Copyright law would consider the Internet Archive to be reproducing the
software every time someone clicks the link and their browser downloads it, so
this wouldn't apply.

------
runn1ng
Wow. I can actually play a .mov video in QuickTime player, in Windows 3.11,
emulated in Javascript/DOSBOX. And it actually works.

------
hartpuff
Can anyone tell me if the embedding works for them with Internet Archive stuff
like this?

It loads okay at the IA site, but when I use their embed code for this, and
the previous times I've tried with their DOS and Arcade games, the
games/programs load, but they don't load in the right position in the embed,
about 30% too far down, so are essentially unusable.

------
unknownzero
This is amazing, just played Desert Storm: The Air Campaign for a few minutes.
The collection of software here is such an important reminder that even
seemingly unimportant software has historical context and is worth preserving.
The Internet Archive is good people.

------
ultramancool
Wow, I'm very impressed, surprised this works so well. Any chance we can get
Exile 3: Ruined World added to this? Probably my favorite Windows 3.1 game and
the full version is now available for free from the developer.

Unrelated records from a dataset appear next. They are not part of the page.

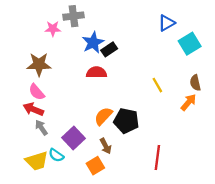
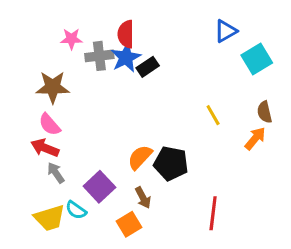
gray cross: (73, 16) -> (99, 56), moved
red semicircle: (96, 72) -> (126, 34), moved, turned -90

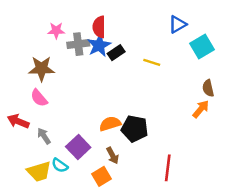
yellow line: (213, 115) -> (152, 62), moved, turned -42
red arrow: (45, 148) -> (18, 121), moved
orange semicircle: (140, 157) -> (110, 124), turned 30

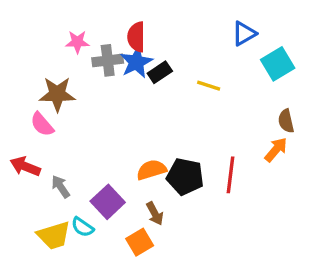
pink semicircle: (39, 98) -> (42, 124), moved
red line: (168, 168) -> (231, 175), moved

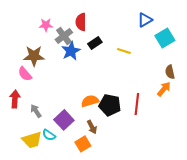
gray cross: (108, 60) -> (64, 36), turned -30
blue star: (136, 62) -> (71, 51), moved
red arrow: (25, 166) -> (15, 99), turned 72

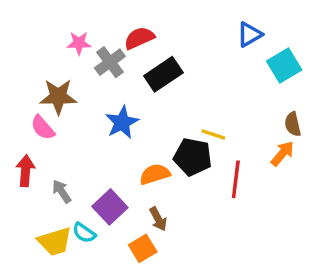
red semicircle: (81, 22) -> (139, 38), turned 66
black rectangle: (95, 43) -> (163, 74), size x1.5
blue star: (71, 51) -> (122, 122), moved
yellow line: (124, 51) -> (213, 135), moved
black pentagon: (110, 105) -> (193, 157), moved

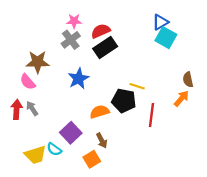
red semicircle: (139, 38) -> (101, 31), moved
pink star: (79, 43) -> (74, 21), moved
cyan square: (284, 66) -> (166, 38), moved, turned -30
gray arrow: (62, 191) -> (32, 108), moved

[http://www.spiderwebsoftware.com/exile3/winexile3.html](http://www.spiderwebsoftware.com/exile3/winexile3.html)

Actually, if I can do it myself I'll look into it tonight, there's a few
titles I could upload like this if possible...

------
dspillett
Running in a similar manner, I was impressed when I stumbled across
[https://win95.ajf.me/](https://win95.ajf.me/) recently.

------
ratfacemcgee
too good for this world, too pure

------
bane
Oh yes, WinTrek, I spent many a relaxing afternoon hunting down Klingons.

------
stuaxo
Awesome, was able to play the tile game Taipei :)